Retype exactly the lines from the one that contains "Segment liver. Return masks as SVG." through the final line of the material below, and add nothing else.

┌────────

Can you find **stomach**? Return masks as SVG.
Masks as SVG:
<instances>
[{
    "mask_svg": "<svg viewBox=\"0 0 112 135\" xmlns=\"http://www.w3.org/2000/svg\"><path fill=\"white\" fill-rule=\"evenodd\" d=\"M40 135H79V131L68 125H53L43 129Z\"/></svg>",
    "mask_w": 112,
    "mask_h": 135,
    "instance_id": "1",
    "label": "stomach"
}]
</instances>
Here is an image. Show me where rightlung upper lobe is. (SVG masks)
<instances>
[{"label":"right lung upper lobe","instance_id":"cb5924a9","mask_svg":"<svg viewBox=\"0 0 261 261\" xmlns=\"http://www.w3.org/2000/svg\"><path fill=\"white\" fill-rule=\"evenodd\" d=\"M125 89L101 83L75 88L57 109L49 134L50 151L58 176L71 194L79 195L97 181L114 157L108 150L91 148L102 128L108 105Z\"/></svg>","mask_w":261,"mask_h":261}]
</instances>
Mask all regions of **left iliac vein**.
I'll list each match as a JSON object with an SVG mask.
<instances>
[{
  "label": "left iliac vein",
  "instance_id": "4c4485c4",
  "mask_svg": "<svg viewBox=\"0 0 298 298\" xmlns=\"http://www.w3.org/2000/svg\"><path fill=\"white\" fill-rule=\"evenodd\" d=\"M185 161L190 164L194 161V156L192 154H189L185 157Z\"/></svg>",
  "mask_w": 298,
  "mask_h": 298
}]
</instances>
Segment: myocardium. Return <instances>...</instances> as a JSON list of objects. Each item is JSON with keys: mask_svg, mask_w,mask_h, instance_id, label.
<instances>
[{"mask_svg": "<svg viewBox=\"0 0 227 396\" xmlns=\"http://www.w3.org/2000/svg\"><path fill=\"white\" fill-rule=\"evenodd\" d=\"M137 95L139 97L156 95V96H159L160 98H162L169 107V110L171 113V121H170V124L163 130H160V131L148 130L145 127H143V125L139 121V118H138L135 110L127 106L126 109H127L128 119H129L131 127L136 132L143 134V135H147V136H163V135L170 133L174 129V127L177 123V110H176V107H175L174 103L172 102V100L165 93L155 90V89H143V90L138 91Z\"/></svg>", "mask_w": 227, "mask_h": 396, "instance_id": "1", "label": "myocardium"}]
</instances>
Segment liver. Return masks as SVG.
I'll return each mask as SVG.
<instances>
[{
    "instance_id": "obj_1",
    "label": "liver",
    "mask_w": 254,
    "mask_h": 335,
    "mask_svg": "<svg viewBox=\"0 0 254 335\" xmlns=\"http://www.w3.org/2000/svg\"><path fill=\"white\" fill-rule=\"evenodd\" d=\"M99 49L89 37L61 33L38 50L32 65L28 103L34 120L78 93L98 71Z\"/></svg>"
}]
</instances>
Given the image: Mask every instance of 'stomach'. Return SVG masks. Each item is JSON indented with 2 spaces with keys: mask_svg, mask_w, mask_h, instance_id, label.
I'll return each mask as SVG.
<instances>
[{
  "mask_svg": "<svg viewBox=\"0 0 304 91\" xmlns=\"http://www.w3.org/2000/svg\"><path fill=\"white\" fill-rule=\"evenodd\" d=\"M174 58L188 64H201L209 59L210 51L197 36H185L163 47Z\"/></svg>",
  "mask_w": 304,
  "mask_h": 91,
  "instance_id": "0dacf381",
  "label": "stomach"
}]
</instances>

└────────

:: Answer to the exercise ::
Segment liver. Return masks as SVG.
I'll return each mask as SVG.
<instances>
[{
    "instance_id": "obj_1",
    "label": "liver",
    "mask_w": 254,
    "mask_h": 335,
    "mask_svg": "<svg viewBox=\"0 0 254 335\" xmlns=\"http://www.w3.org/2000/svg\"><path fill=\"white\" fill-rule=\"evenodd\" d=\"M99 49L89 37L61 33L38 50L32 65L28 103L34 120L78 93L98 71Z\"/></svg>"
}]
</instances>
Given the image: Mask every instance of 'stomach'. Return SVG masks. Each item is JSON indented with 2 spaces with keys: mask_svg, mask_w, mask_h, instance_id, label.
I'll return each mask as SVG.
<instances>
[{
  "mask_svg": "<svg viewBox=\"0 0 304 91\" xmlns=\"http://www.w3.org/2000/svg\"><path fill=\"white\" fill-rule=\"evenodd\" d=\"M174 58L188 64H201L209 59L210 51L197 36H185L163 47Z\"/></svg>",
  "mask_w": 304,
  "mask_h": 91,
  "instance_id": "0dacf381",
  "label": "stomach"
}]
</instances>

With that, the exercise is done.